Having recently had a makeover, The Abbeville which is located on a quiet high street near Clapham Common, continues to be a cosy neighbourhood pub, perfect for wiling away the day. We wandered over to this leafy area of London on a lovely sunny Saturday afternoon. The chairs and tables on the pavement outside the pub were packed with late twenty to thirty year olds, soaking up the weather, relaxing, drinking and tucking into some British grub. Exactly the kind of chilled out atmosphere you want from a neighbourhood pub.
Inside The Abbeville, there are lots of snug nooks and crannies decorated with a charming mix of fittings and furnishings - an overall rustic-style pub. The seasonal British menu is filled with simple dishes that flit between gastro and typical pub-inspired food. The starters were the most exciting with dishes such as pork, rabbit and pistachio terrine, and soft boiled duck egg with Portland brown crab soldier.
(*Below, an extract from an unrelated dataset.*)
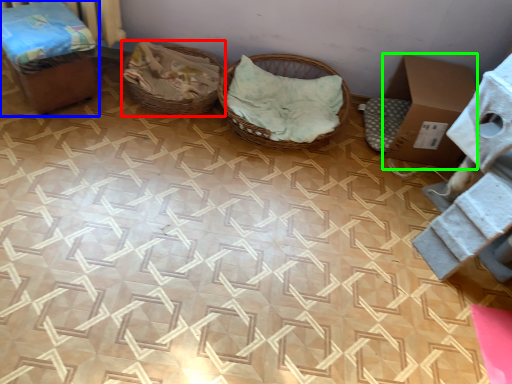 Question: Which object is the farthest from basket (highlighted by a red box)? Choose among these: furniture (highlighted by a blue box) or cardboard box (highlighted by a green box).

Choices:
 (A) furniture
 (B) cardboard box

Answer: (B)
We opted for roasted figs with ‘golden cross’ goat’s cheese and pure London honey; a glorious combination that would have been even better if the figs had actually arrived roasted. A starter of juicy scallops with pea puree, earthy black pudding and green apple salad was a lovely classic combination. My only qualm was the portion size, which felt a little stingy (only 2 scallops for £8.25). The main dishes included some typical pub classics, embracing the traditional burgers, steaks and fish pie. I was hoping to try the steak and chips, but with the sun beating down and warming me up, the thought of facing a chunk of cow didn’t feel quite right. So instead I tucked into a roasted whole seabass with baby fennel and smoked aubergine. The fish was well cooked and a heap of deep fried dill added a good textural and salty element. My friend's order of guinea fowl breast wrapped in bacon with a small confit leg was accompanied by comforting creamed leeks and a fried ball of good old bubble and squeak. Again the portions were fairly small, and we both regretted not ordering side dishes.
We looked to the thoroughly British dessert menu for some hope of filling up the gaps. Unfortunately both our choices of banoffee pie and baked bourbon custard were a little on the disappointing side. The bananas were black and there was an absence of the much needed ‘offee’, whilst the bourbon custard sadly lacked flavour let alone a hint of bourbon. Despite our final course being a touch hit and miss, The Abbeville's character and relaxed, friendly atmosphere will probably earn it a regular band of clientele.
A three course meal for two without wine will set you back by around £50 - £60.